回归预测的实验运行出错!
Created by: water1981
输入 是1100*16的稀疏向量,用空格分隔,第一列是label,剩下1100列是特征(特征编号:1),格式如下 1 9:1 29:1 45:1 58:1 70:1 82:1 102:1 116:1 135:1 146:1 162:1 178:1 203:1 211:1 236:1 242:1 267:1 282:1 290:1 306:1 327:1 342:1 354:1 378:1 386:1 411:1 425:1 433:1 455:1 479:1 .....
dataprovider:
@provider(
input_types=[
sparse_binary_vector(1100*16),
dense_vector(1)]
)
def process(settings, file_name):
with open(file_name, 'r') as f:
for line_count, line in enumerate(f):
label= line.strip().split(' ')[0]
feature_vector =[int(feat.split(':')[0])-1 for feat in line.strip().split(' ')[1:]]
yield feature_vector,[int(label)]
训练配置文件 trainer_config.lr.py:
is_predict = get_config_arg('is_predict', bool, False)
trn = 'data/train.list' if not is_predict else None
tst = 'data/test.list'
process = 'process'
define_py_data_sources2(train_list=trn,
test_list=tst,
module="dataprovider",
obj=process,
)
batch_size = 1 if not is_predict else 1
settings(
batch_size=batch_size,
learning_rate=2e-3,
learning_method=AdaDeltaOptimizer(),
)
drop_rate=0.5
default_decay_rate(1e-4 * batch_size)
hidden_dim=512
default_initial_std(1 / math.sqrt(hidden_dim))
data = data_layer(name="feature", size=1100*16)
score = data_layer(name="label",size=1)
layer1 = fc_layer(input=data, size=256,act=LinearActivation(),param_attr=ParameterAttribute(name='_fc1_w_',initial_mean=0,initial_std=1/math.sqrt(256)))
output = fc_layer(input=layer1,size=1,act=LinearActivation(),param_attr=ParameterAttribute(name='_predict_w',initial_mean=0,initial_std=1/math.sqrt(2)))
if not is_predict:
outputs(regression_cost(input=output,
label=score))
else:
outputs(output)
训练脚本 train.sh:
set -e
cfg=trainer_config.lr.py
/home/img/liushui/bin/paddle train \
--config=$cfg \
--save_dir=./output \
--trainer_count=4 \
--log_period=20 \
--num_passes=15 \
--use_gpu=false \
--show_parameter_stats_period=1 \
--dot_period=1 \
--test_all_data_in_one_period=1 \
2>&1 | tee 'train.log'
运行 nohup bash train.sh & 后,一直停在初始化的提示上面:
I /home/img/baidu/idl/paddle/paddle/utils/Util.cpp:138] commandline: /home/img/liushui/bin/../opt/paddle/bin/paddle_trainer --config=trainer_config.lr.py --save_dir=./output --trainer_count=4 --log_period=20 --num_passes=15 --use_gpu=false --show_parameter_stats_period=1 --dot_period=1 --test_all_data_in_one_period=1
I /home/img/baidu/idl/paddle/paddle/utils/Util.cpp:113] Calling runInitFunctions
I /home/img/baidu/idl/paddle/paddle/utils/Util.cpp:126] Call runInitFunctions done.

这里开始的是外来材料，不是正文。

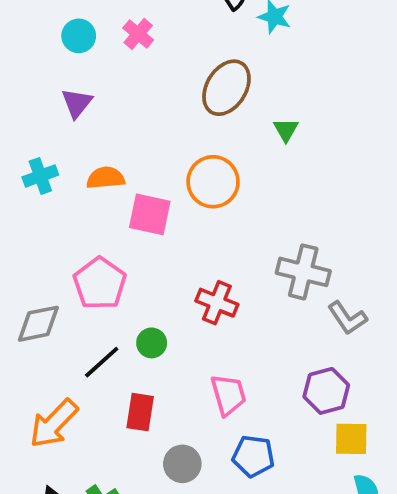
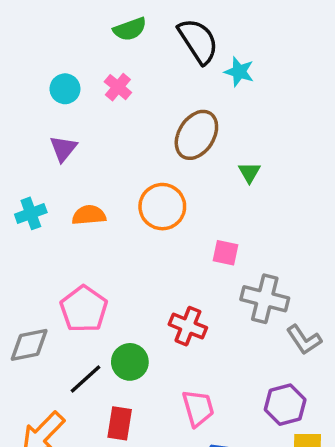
orange circle: (213, 182) -> (162, 207), moved
pink square: (150, 214) -> (225, 253), moved, size x0.7
green circle: (152, 343) -> (130, 362), size x1.4

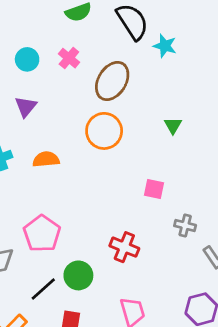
brown ellipse: (196, 135) -> (112, 81), moved
orange circle: (162, 207) -> (104, 131), moved
gray cross: (265, 299) -> (185, 225), size x0.6

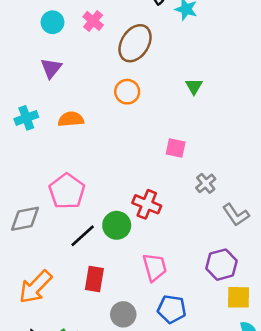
orange circle: (104, 131) -> (127, 92), size x0.7
gray cross: (185, 225) -> (206, 183), turned 36
green circle: (78, 275) -> (117, 225), moved
black line: (43, 289) -> (83, 236), moved

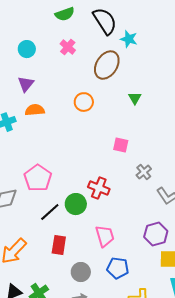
pink cross: (93, 21) -> (68, 47), moved
brown ellipse: (135, 43) -> (107, 65), moved
orange semicircle: (71, 119) -> (35, 110), moved

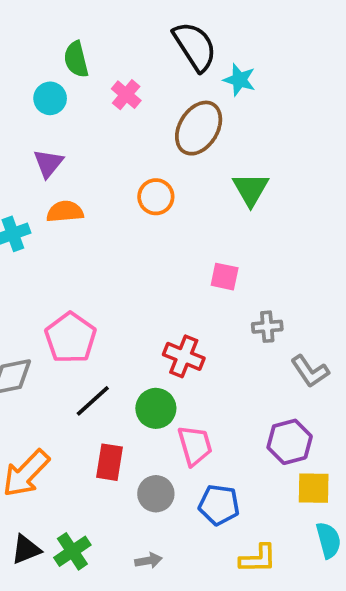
green semicircle: (65, 14) -> (76, 59), moved, turned 96
green triangle: (135, 98) -> (251, 189), size x1.5
gray cross: (144, 172) -> (267, 327), turned 35
green circle: (76, 204) -> (156, 408), moved
gray circle: (81, 272) -> (156, 494), moved

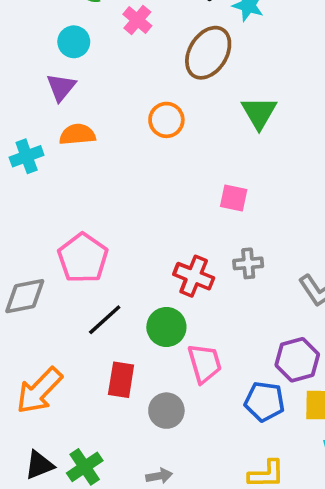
cyan circle: (50, 98) -> (74, 42), moved
gray cross: (267, 327) -> (248, 263), moved
blue pentagon: (219, 505) -> (265, 401), moved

[INFO 2016-12-27 16:22:02,662 networks.py:1122] The input order is [feature, label]
[INFO 2016-12-27 16:22:02,662 networks.py:1129] The output order is [__regression_cost_0__]
I /home/img/baidu/idl/paddle/paddle/trainer/Trainer.cpp:169] trainer mode: Normal
I /home/img/baidu/idl/paddle/paddle/gserver/dataproviders/PyDataProvider2.cpp:247] loading dataprovider dataprovider::process
I /home/img/baidu/idl/paddle/paddle/gserver/dataproviders/PyDataProvider2.cpp:247] loading dataprovider dataprovider::process
I /home/img/baidu/idl/paddle/paddle/gserver/gradientmachines/GradientMachine.cpp:134] Initing parameters..
I /home/img/baidu/idl/paddle/paddle/gserver/gradientmachines/GradientMachine.cpp:141] Init parameters done.